Il se souvenait du nom : celui d’une vieille forêt qu’elle voulait voir si la route les conduisait un jour assez loin au sud.

« Tu voulais y aller.

— J’ai dit que cela m’intéressait.

— Plus d’une fois. »

Maeril plissa les yeux. « J’essayais d’être subtile.

— Elle n’a pas survécu aux répétitions. »

Elle revint au guide avant qu’il puisse être satisfait de lui-même.

Ses pages décrivaient des mousses qui poussaient sous une ombre ancienne, des résines d’écorce récoltées sans entailler l’arbre, des champignons parmi les racines humides et des lianes veinées de blanc qu’il ne fallait jamais toucher à mains nues.

« Une vraie forêt, dit-elle.

— Tu as connu des forêts.

— Pas comme celle-là. Pas aussi vieille. Des racines à travers les royaumes et les guerres.

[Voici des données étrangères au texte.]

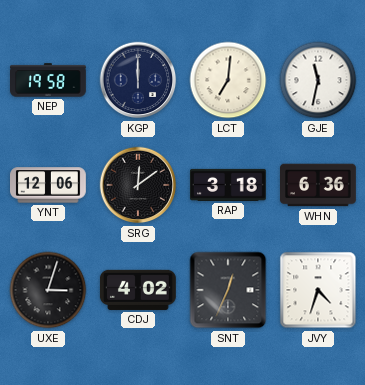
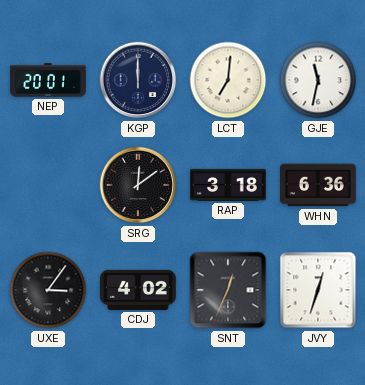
NEP: 19:58 -> 20:01
YNT: 12:06 -> none
UXE: 3:03 -> 3:06
JVY: 4:33 -> 12:33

Des arbres qui vivaient avant que la moitié des frontières de ces cartes n’existent. »

Elle tourna une autre page.

« Et ce n’est que la lisière. »

Ils achetèrent le guide et deux cartes : l’une officielle, l’autre couverte de corrections manuscrites indiquant les puits, les sanctuaires et les passages les plus sûrs.

Rishi étudia le guide ouvert. Les notes sur les racines, les pentes et les vieux sentiers retenaient davantage son attention que les noms des plantes.

« J’aimerais voir comment les gens se déplacent dans une forêt aussi ancienne, dit-il.

— Évidemment. »

Il regarda Maeril.

« Tu veux y aller. »

Sa main resta posée sur la page. « Oui.

— Alors, allons-y. »

L’expression de Maeril s’adoucit.

Ils restèrent un moment ainsi, le guide entre eux et le marché en mouvement tout autour, tous deux tournés désormais vers le sud.

Puis Maeril rangea le guide à un endroit où elle pourrait l’atteindre facilement.

Franc-Marché leur avait offert du repos. Le Wealdath leur avait donné un cap.

Ils retournèrent à l’auberge avant midi, récupérèrent leurs sacs et se préparèrent à reprendre la route. La nourriture fut emballée, les cartes mises en sûreté et le matériel de réparation protégé de la pluie.

Peu après, ils atteignirent la lisière sud de la ville. La route du Commerce s’étendait devant eux entre herbes basses et haies, les conduisant vers Pierremousse et la forêt au-delà.

Maeril ajusta sa sacoche et regarda une fois en arrière avant de se tourner vers le sud.

« Viens, dit-elle. Avant que j’achète une troisième carte rien que pour la corriger. »

Rishi planta son bâton sur la route.

Ensemble, ils laissèrent Franc-Marché derrière eux et prirent la direction du Wealdath.